→ **Description of the task**
Only the lines from the start of the data to the line containing "generosità e dell’attenzione", both included, should be output, exactly and without pictures.

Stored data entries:
*** Begin section ***
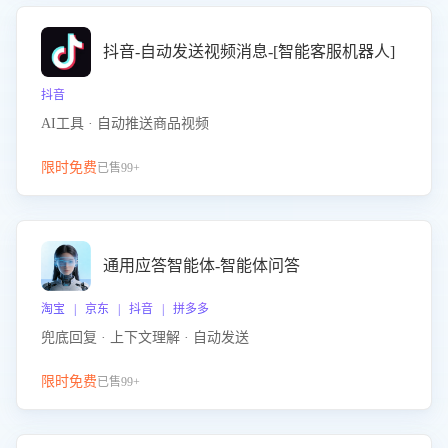
抖音-自动发送视频消息-[智能客服机器人]
抖音
AI工具 · 自动推送商品视频
限时免费
已售99+
通用应答智能体-智能体问答
淘宝 | 京东 | 抖音 | 拼多多
兜底回复 · 上下文理解 · 自动发送
限时免费
已售99+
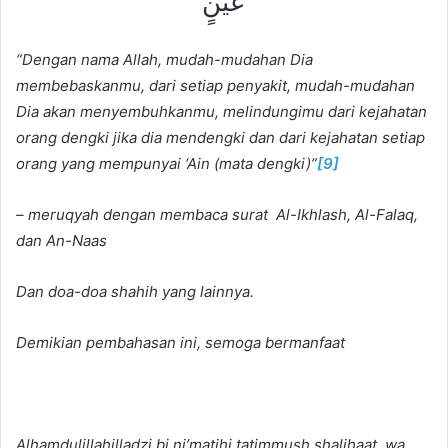
عَيْنٍ
“Dengan nama Allah, mudah-mudahan Dia
membebaskanmu, dari setiap penyakit, mudah-mudahan
Dia akan menyembuhkanmu, melindungimu dari kejahatan
orang dengki jika dia mendengki dan dari kejahatan setiap
orang yang mempunyai ‘Ain (mata dengki)”
[9]
–
meruqyah dengan
membaca surat
Al-Ikhlash, Al-Falaq,
dan An-Naas
Dan doa-doa shahih yang lainnya.
Demikian pembahasan ini, semoga bermanfaat
Alhamdulillahilladzi bi ni’matihi tatimmush shalihaat, wa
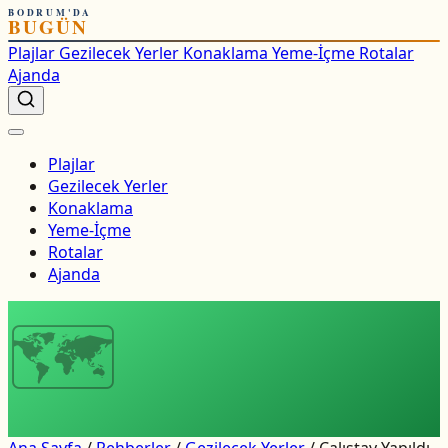
BODRUM'DA
BUGÜN
Plajlar
Gezilecek Yerler
Konaklama
Yeme-İçme
Rotalar
Ajanda
Plajlar
Gezilecek Yerler
Konaklama
Yeme-İçme
Rotalar
Ajanda
🗺
Ana Sayfa
/
Rehberler
/
Gezilecek Yerler
/
Çalıştay Yapıldı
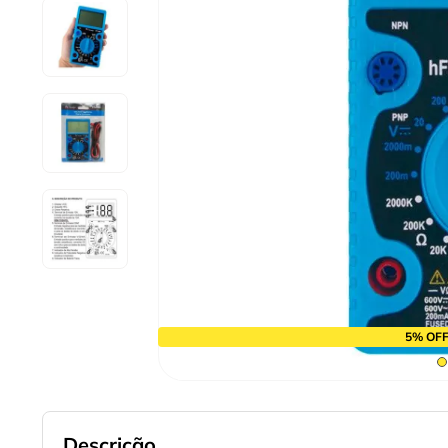
9
º
cabo flexivel
10
º
serra copo
5% OFF
Descrição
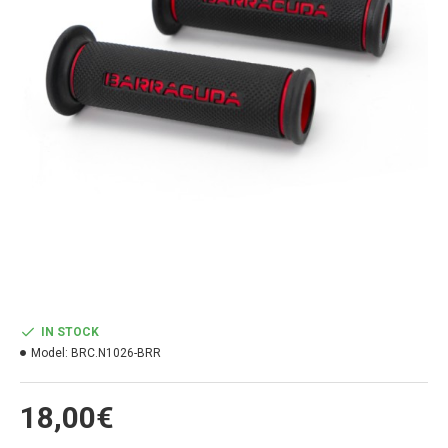
IN STOCK
Model:
BRC.N1026-BRR
18,00€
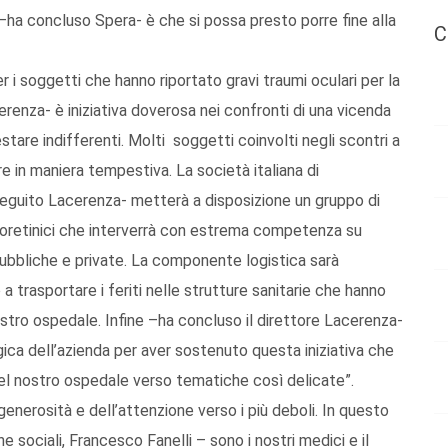
 –ha concluso Spera- è che si possa presto porre fine alla
C
i soggetti che hanno riportato gravi traumi oculari per la
renza- è iniziativa doverosa nei confronti di una vicenda
tare indifferenti. Molti soggetti coinvolti negli scontri a
e in maniera tempestiva. La società italiana di
eguito Lacerenza- metterà a disposizione un gruppo di
reoretinici che interverrà con estrema competenza su
 pubbliche e private. La componente logistica sarà
rasportare i feriti nelle strutture sanitarie che hanno
l nostro ospedale. Infine –ha concluso il direttore Lacerenza-
ica dell’azienda per aver sostenuto questa iniziativa che
del nostro ospedale verso tematiche così delicate”.
generosità e dell’attenzione verso i più deboli. In questo
e sociali, Francesco Fanelli – sono i nostri medici e il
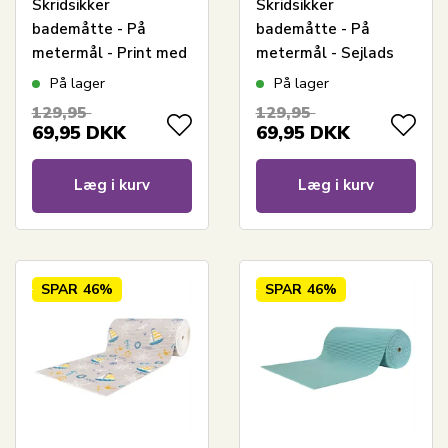
Skridsikker
Skridsikker
bademåtte - På
bademåtte - På
metermål - Print med
metermål - Sejlads
sten - 65 cm bred -
motiv - 65 cm bred -
På lager
På lager
Multifunktionsmåtte
Multifunktionsmåtte
129,95
129,95
til vådrum
til vådrum - Blå
69,95
DKK
69,95
DKK
Læg i kurv
Læg i kurv
SPAR
46%
SPAR
46%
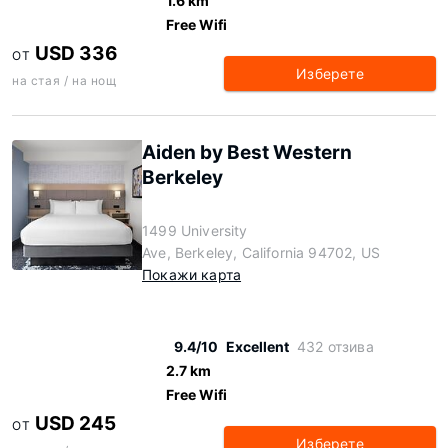
1.6 km
Free Wifi
USD 336
ОТ
Изберете
на стая / на нощ
Aiden by Best Western
Berkeley
1499 University
Ave, Berkeley, California 94702, US
Покажи карта
9.4/10
Excellent
432 отзива
2.7 km
Free Wifi
USD 245
ОТ
Изберете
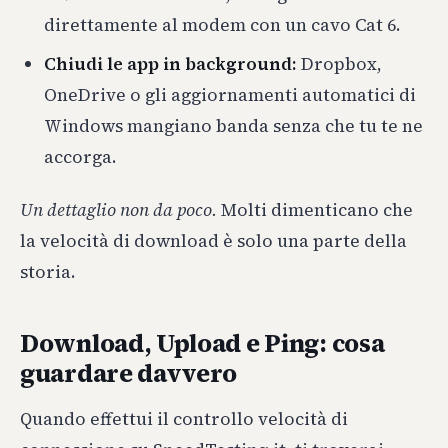
direttamente al modem con un cavo Cat 6.
Chiudi le app in background:
Dropbox,
OneDrive o gli aggiornamenti automatici di
Windows mangiano banda senza che tu te ne
accorga.
Un dettaglio non da poco.
Molti dimenticano che
la velocità di download è solo una parte della
storia.
Download, Upload e Ping: cosa
guardare davvero
Quando effettui il controllo velocità di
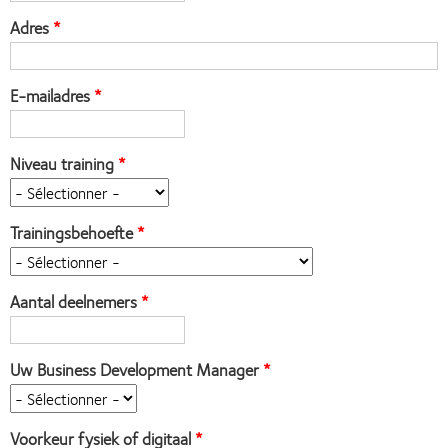
Adres
E-mailadres
Niveau training
Trainingsbehoefte
Aantal deelnemers
Uw Business Development Manager
Voorkeur fysiek of digitaal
*** End section ***
→ **Task answer**
抖音-自动发送视频消息-[智能客服机器人]
抖音
AI工具 · 自动推送商品视频
限时免费
已售99+
通用应答智能体-智能体问答
淘宝 | 京东 | 抖音 | 拼多多
兜底回复 · 上下文理解 · 自动发送
限时免费
已售99+
عَيْنٍ
“Dengan nama Allah, mudah-mudahan Dia
membebaskanmu, dari setiap penyakit, mudah-mudahan
Dia akan menyembuhkanmu, melindungimu dari kejahatan
orang dengki jika dia mendengki dan dari kejahatan setiap
orang yang mempunyai ‘Ain (mata dengki)”
[9]
–
meruqyah dengan
membaca surat
Al-Ikhlash, Al-Falaq,
dan An-Naas
Dan doa-doa shahih yang lainnya.
Demikian pembahasan ini, semoga bermanfaat
Alhamdulillahilladzi bi ni’matihi tatimmush shalihaat, wa
BODRUM'DA
BUGÜN
Plajlar
Gezilecek Yerler
Konaklama
Yeme-İçme
Rotalar
Ajanda
Plajlar
Gezilecek Yerler
Konaklama
Yeme-İçme
Rotalar
Ajanda
🗺
Ana Sayfa
/
Rehberler
/
Gezilecek Yerler
/
Çalıştay Yapıldı
9
º
cabo flexivel
10
º
serra copo
5% OFF
Descrição
IN STOCK
Model:
BRC.N1026-BRR
18,00€
 –ha concluso Spera- è che si possa presto porre fine alla
C
i soggetti che hanno riportato gravi traumi oculari per la
renza- è iniziativa doverosa nei confronti di una vicenda
tare indifferenti. Molti soggetti coinvolti negli scontri a
e in maniera tempestiva. La società italiana di
eguito Lacerenza- metterà a disposizione un gruppo di
reoretinici che interverrà con estrema competenza su
 pubbliche e private. La componente logistica sarà
rasportare i feriti nelle strutture sanitarie che hanno
l nostro ospedale. Infine –ha concluso il direttore Lacerenza-
ica dell’azienda per aver sostenuto questa iniziativa che
del nostro ospedale verso tematiche così delicate”.
generosità e dell’attenzione verso i più deboli. In questo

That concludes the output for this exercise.